En primer lugar, reduce la reabsorción de fosfato en los túbulos renales, lo que obliga al cuerpo a desechar este mineral de forma excesiva a través de la orina.
En segundo lugar, afecta la hidroxilación de la vitamina D, impidiendo que se transforme en su forma activa, lo que a su vez disminuye drásticamente la capacidad del intestino para absorber el fósforo de los alimentos.
Como consecuencia directa de la falta prolongada de fósforo, los huesos sufren una desmineralización severa.
Los pacientes que padecen esta enfermedad experimentan un dolor óseo difuso y progresivo que suele debilitar gravemente sus capacidades motrices, obligándolos en muchos casos a utilizar sillas de ruedas.
Además, la fragilidad del esqueleto provoca la aparición de fracturas múltiples por insuficiencia ante traumatismos mínimos o inexistentes, afectando zonas críticas como las costillas, el húmero, el fémur, los tobillos y la región sacra.
¿Cómo se diagnostica esta enfermedad?
La Clínica Mayo reconoce que el diagnóstico de la osteomalacia oncogénica representa un desafío médico debido a la escasez de información y a la sutileza de sus manifestaciones iniciales, confundiéndose frecuentemente con trastornos reumatológicos o inflamatorios como la sacroilitis.
Los especialistas deben sospechar formalmente de esta enfermedad ante cualquier paciente que presente dolor musculoesquelético persistente acompañado de niveles bajos de fósforo en la sangre, existan o no fracturas evidentes.

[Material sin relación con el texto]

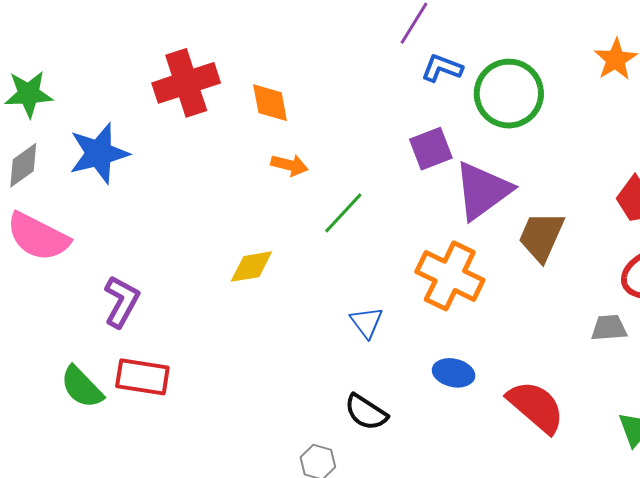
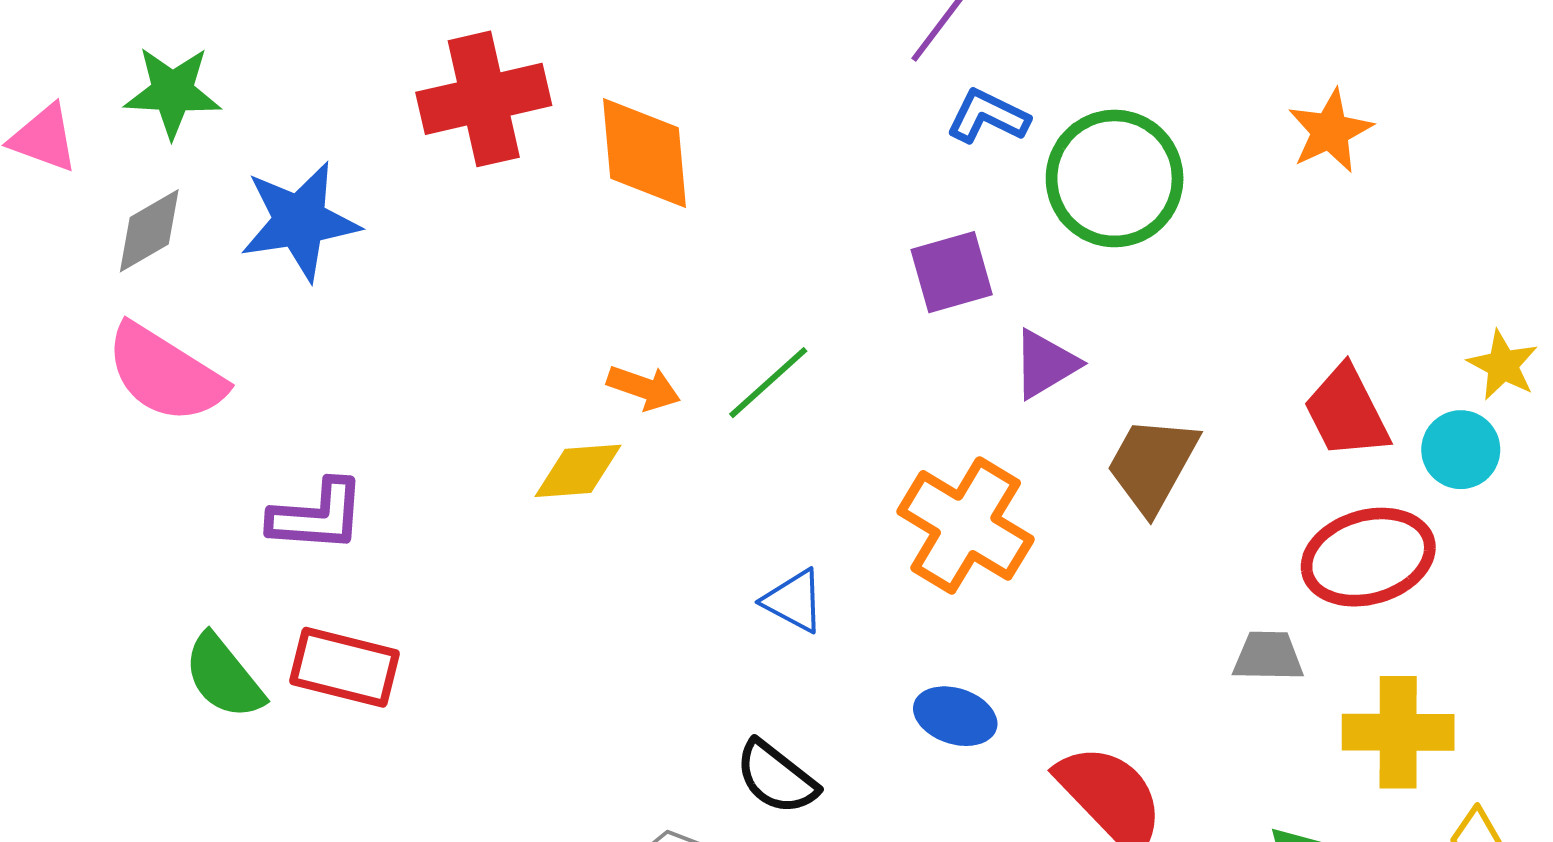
orange diamond: (270, 103) -> (645, 153), size x1.4
orange arrow: (289, 165) -> (644, 388), moved
purple triangle: (483, 191) -> (1045, 364), size x0.6
purple L-shape: (122, 302) -> (317, 516), turned 60
blue triangle: (367, 322) -> (794, 601), turned -30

Para confirmar que los niveles bajos de fósforo se deben a un tumor, los médicos deben realizar un exhaustivo diagnóstico diferencial que descarte otras patologías similares.

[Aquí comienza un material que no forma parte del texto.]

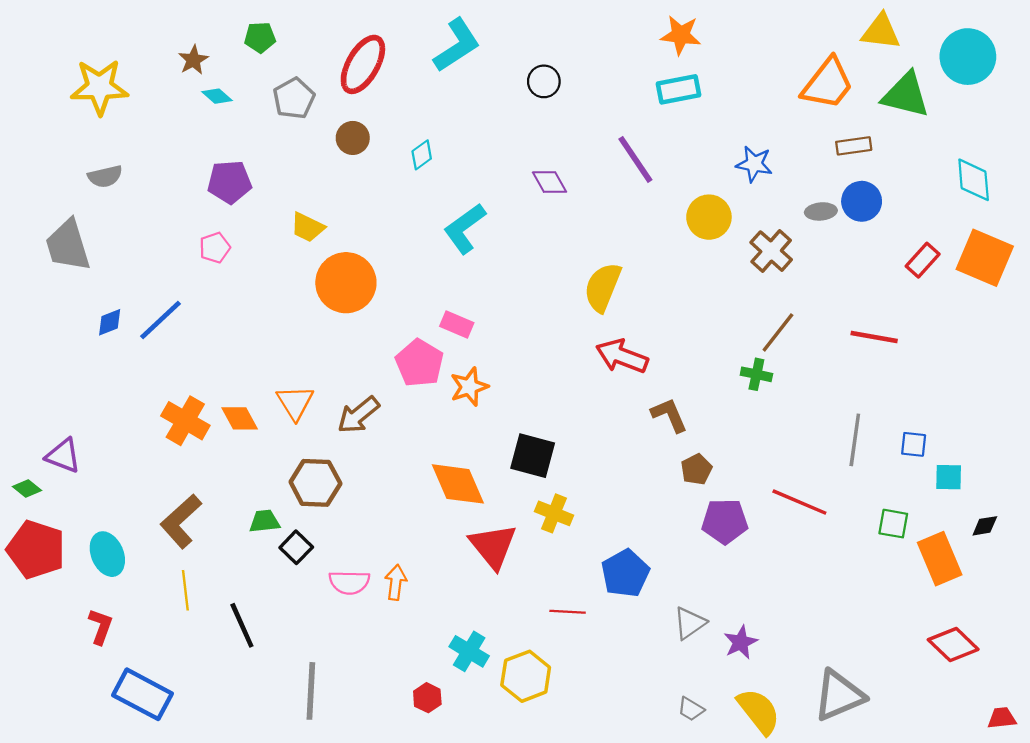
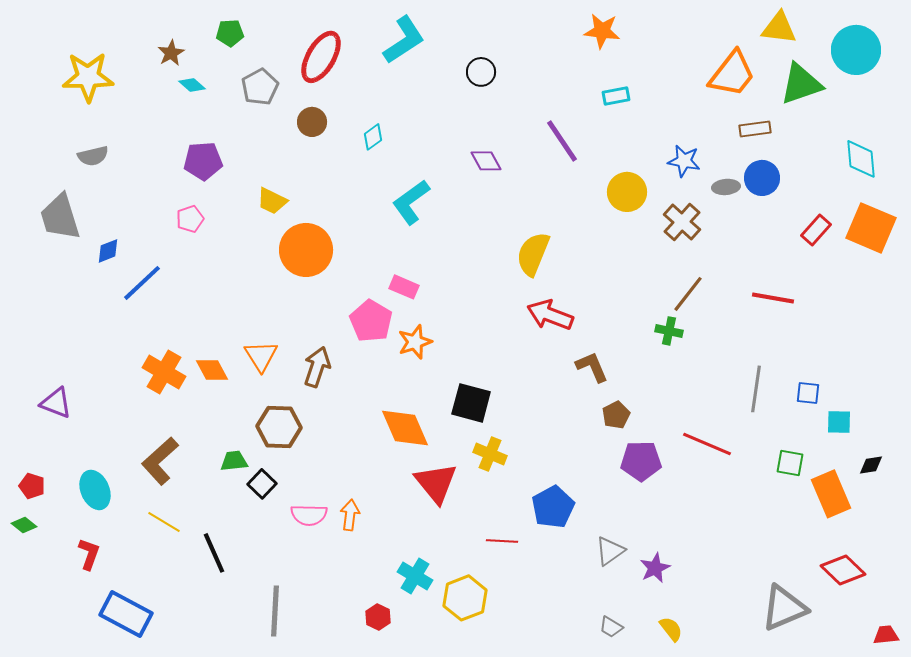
cyan rectangle: (678, 89) -> (616, 96), moved, size x0.7
green triangle: (906, 95) -> (801, 84), turned -33
blue star: (754, 164) -> (684, 161), moved
blue diamond: (110, 322) -> (108, 251), moved
brown arrow: (358, 415) -> (317, 367), turned 147
green diamond: (27, 489) -> (24, 525), moved
red pentagon: (36, 550) -> (32, 486), size x0.5
yellow line: (185, 590) -> (164, 522), turned -52
gray triangle: (839, 695) -> (784, 608), moved
yellow semicircle: (759, 711) -> (671, 629), size x0.6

Una vez confirmada la sospecha bioquímica de TIO, el siguiente reto es localizar el tumor responsable, el cual suele ser extremadamente pequeño y difícil de hallar en las etapas iniciales de la enfermedad.
Para lograrlo, la medicina actual recurre a estudios de imagen funcional de alta tecnología, según la Clínica Mayo.
¿La osteomalacia inducida por tumores tiene solución?
La solución definitiva y curativa para la osteomalacia inducida por tumores es la extirpación quirúrgica de la lesión, lo que normaliza de inmediato los niveles de FGF23 y revierte por completo la enfermedad.
No obstante, para los casos complejos donde el tumor no se encuentra o no es operable, la Administración de Alimentos y Medicamentos (FDA, por sus siglas en inglés) aprobó en junio de 2020 el burosumab, un anticuerpo monoclonal diseñado específicamente contra el FGF23.
Este tratamiento biológico innovador mejora notablemente el metabolismo del fosfato, restaura la función física y reduce drásticamente la pesada carga de monitoreo y medicación para los pacientes.